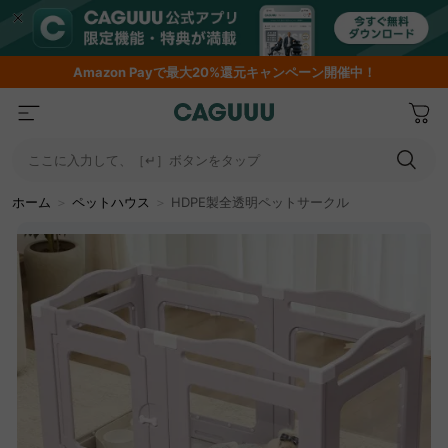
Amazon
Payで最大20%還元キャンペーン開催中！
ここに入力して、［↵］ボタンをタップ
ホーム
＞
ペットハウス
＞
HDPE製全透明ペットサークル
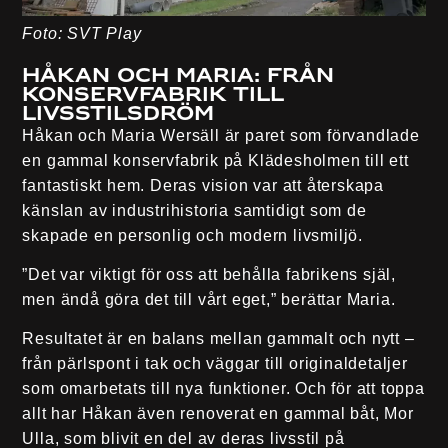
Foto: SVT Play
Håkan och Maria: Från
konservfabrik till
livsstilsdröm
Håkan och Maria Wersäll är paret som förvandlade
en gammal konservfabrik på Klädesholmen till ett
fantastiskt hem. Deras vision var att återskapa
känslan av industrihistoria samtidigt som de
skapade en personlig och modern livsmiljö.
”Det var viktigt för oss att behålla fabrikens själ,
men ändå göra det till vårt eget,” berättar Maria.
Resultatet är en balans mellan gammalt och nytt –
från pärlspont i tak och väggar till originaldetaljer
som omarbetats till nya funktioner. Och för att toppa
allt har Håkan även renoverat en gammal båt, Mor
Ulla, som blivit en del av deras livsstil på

§ §

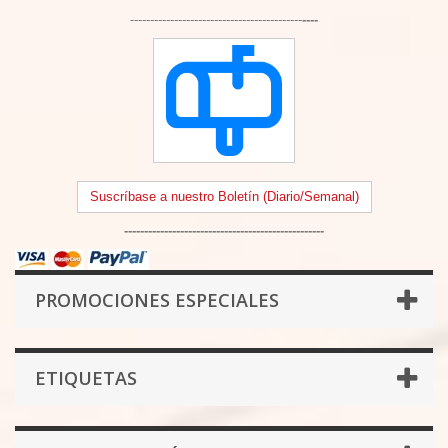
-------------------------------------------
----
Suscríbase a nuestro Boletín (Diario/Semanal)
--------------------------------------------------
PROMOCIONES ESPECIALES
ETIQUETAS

§ §

_Task goal_. Gather every line from the listing above in which the word "till" appears.

_Reply_.
konservfabrik till
en gammal konservfabrik på Klädesholmen till ett
men ändå göra det till vårt eget,” berättar Maria.
från pärlspont i tak och väggar till originaldetaljer
som omarbetats till nya funktioner. Och för att toppa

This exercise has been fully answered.